Do outro lado, os traficantes os conheciam pelo nome. Ofereciam comida, dinheiro, sonhos. Conquistavam pela roupa de marca, pelo tênis caro, pelas namoradas bonitas. A bandidagem era romantizada. Resistir era quase impossível. Condenar aqueles jovens sem considerar a escassez de caminhos é fingimento, inocência ou descaso.

Pergunto-me: o que faltou? O que deixou de ser feito para que a sociedade disputasse aqueles meninos contra o fascínio enganoso das facções? Não houve disputa. Houve entrega. Não foram cooptados; foram doados às organizações criminosas. Faltou Estado. Estado municipal, estadual e federal. Faltaram políticas públicas de cidadania.

Invasões, prisões e mortes já vimos muitas vezes. Após o choque, a rotina retorna. Os bandidos repõem suas forças com membros cada vez mais jovens. Jacarezinho, 2021: 27 mortos. Penha, 2022: 23 mortos. Salgueiro, 2023: 13 mortos. A história se repete.

Diz-se que não basta invadir; é preciso ocupar e manter policiamento ostensivo. Lembram das UPPs? O resultado foi pífio. Ocupação, sim, mas não apenas de soldados armados. Ocupação de educadores, assistentes sociais, agentes de saúde, sociólogos, artistas. Invasão de cidadania. Ocupação de cidadania. Mais barata que a repressão.

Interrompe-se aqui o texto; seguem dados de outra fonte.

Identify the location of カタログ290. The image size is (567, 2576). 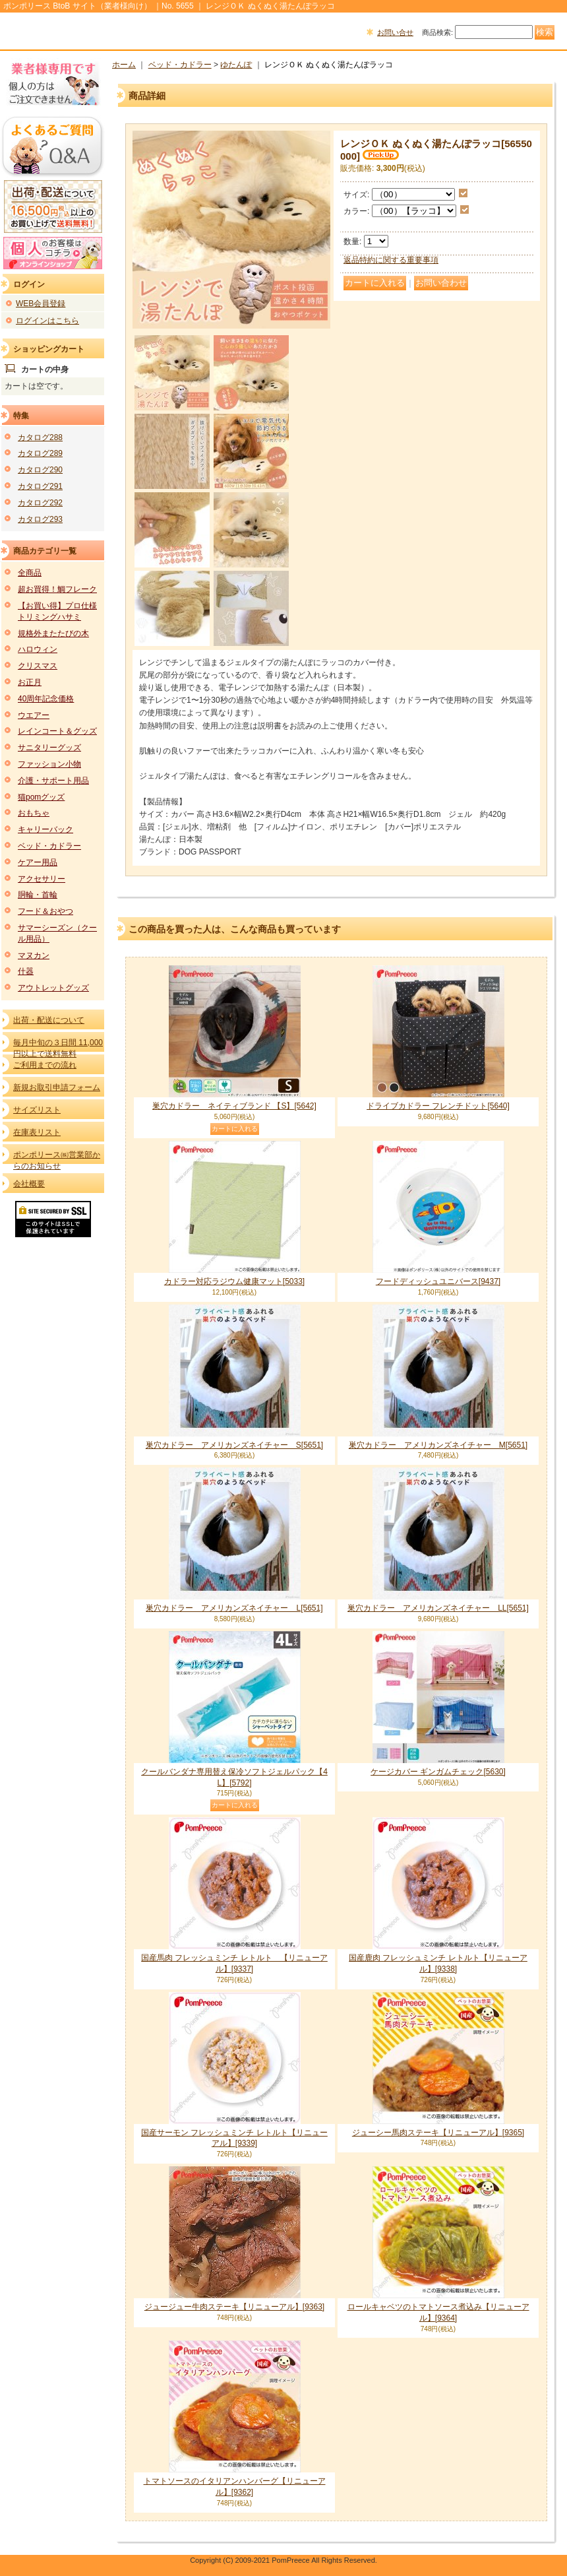
(40, 469).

Investimento de retorno rápido, pela redução dos custos em segurança, pelo funcionamento de escolas e comércios, pelo trabalho de uma geração liberta da marginalidade.

É escolha das autoridades. Ou isso, ou continuaremos a luta inglória. Continuaremos a assistir políticos vangloriando-se de novos espetáculos dantescos, como o da praça São Lucas. E a população, iludida, aplaudindo a matança de jovens que jamais tiveram chance de viver com dignidade.